## REQUIRED ACTION
Images are not part of the copy; transcribe all the data exactly.
*** DATA SHOWN Section Begins ***
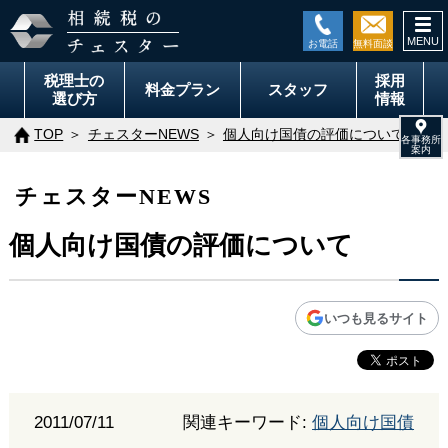
togg
navi
税理士の
採用
料金
プラン
スタッフ
選び方
情報
TOP
チェスターNEWS
個人向け国債の評価について
チェスターNEWS
個人向け国債の評価について
いつも見るサイト
2011/07/11
関連キーワード:
個人向け国債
*** DATA SHOWN Section Ends ***
## SOLVED PROBLEM
togg
navi
税理士の
採用
料金
プラン
スタッフ
選び方
情報
TOP
チェスターNEWS
個人向け国債の評価について
チェスターNEWS
個人向け国債の評価について
いつも見るサイト
2011/07/11
関連キーワード:
個人向け国債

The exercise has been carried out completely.